Canadian leftists, however, may be disappointed that Ling offers no meaningful remedy or analysis for the virtual evaporation of progressive voices in such an important election. As noted above, though remarkable, this election was disappointing for many Canadians, including the New Democrats. Ling points out that 70 percent of eligible voters cast a ballot, 85 percent of which went to one of just two parties, a degree of polarity not seen since 1958 with the re-election of popular Progressive Conservative Party leader and Prime Minister John Diefenbaker. The NDP took only seven seats, five short of the 12 needed to hang on to official party status. The party’s leader, Jagmeet Singh, lost his seat and subsequently resigned his leadership. Many have speculated that the party’s problems began with a move to the centre-left, a deviation from their radical roots; for many, they no longer represent a progressive voice in Canada. Whatever the cause, it is disheartening that such an important party and institution of Canadian politics suffered so many losses that night. Also worrisome for democracy in Canada is the resulting void of socially and economically progressive voices that might be able to hold Carney and the Liberals in check.

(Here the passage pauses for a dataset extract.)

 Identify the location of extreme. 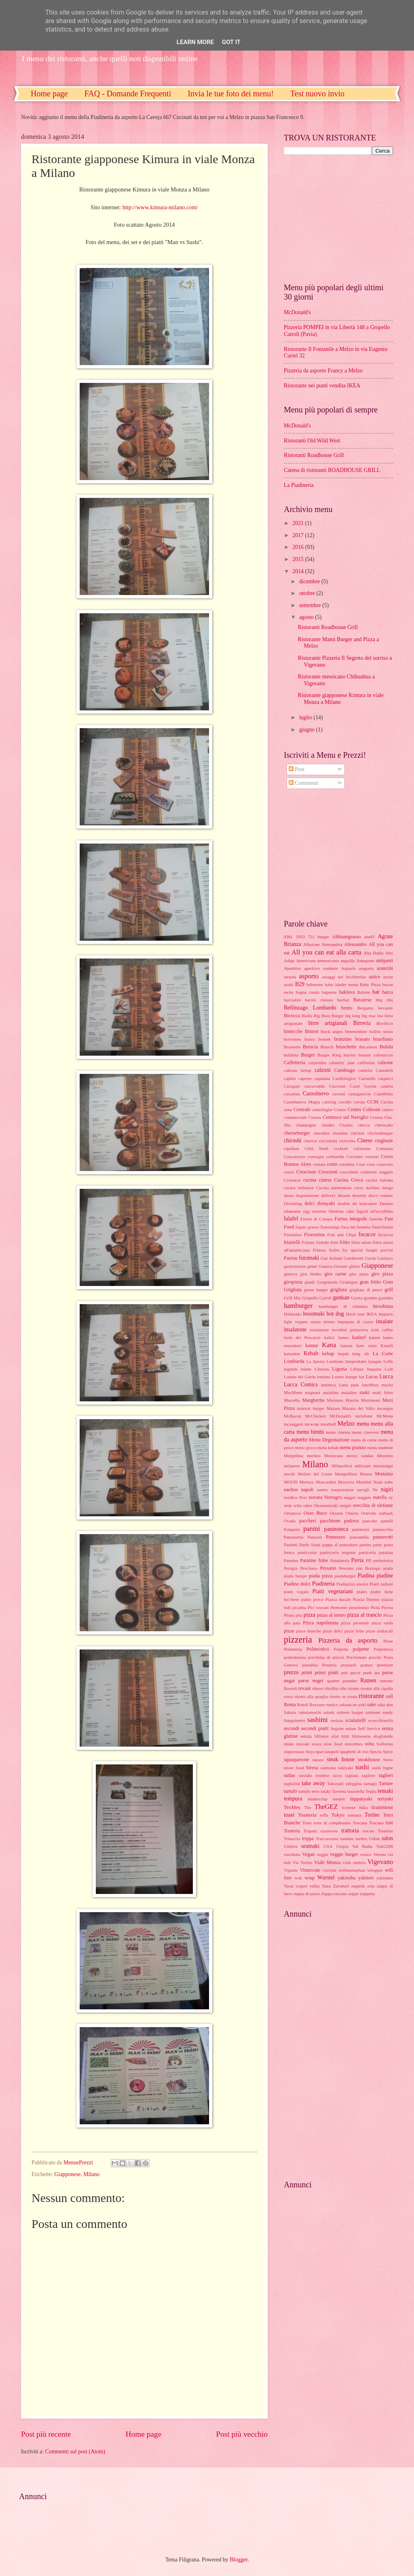 (319, 1211).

My hope is that future works by Ling on Carney’s performance—particularly his central pledge to prevent Canada’s annexation by the United States—will devote more attention to the role of a progressive voice in achieving that outcome. Since the election, Ling has already noted in a Toronto Star opinion piece that Carney himself risks becoming the very sycophant to Trump he once promised not to be. As for the NDP’s recent electoral collapse, Ling briefly observes that it is now up to the party to redefine itself and reclaim a critical role in Canadian politics.
Kimberly Wilson is a member of Canadian Dimension’s coordinating committee. Kimberly is currently studying Spanish as an additional language in Barcelona, Spain, and works as a freelance editor and writer. She holds a Master of Arts in Canadian Studies and Indigenous Studies from Trent University.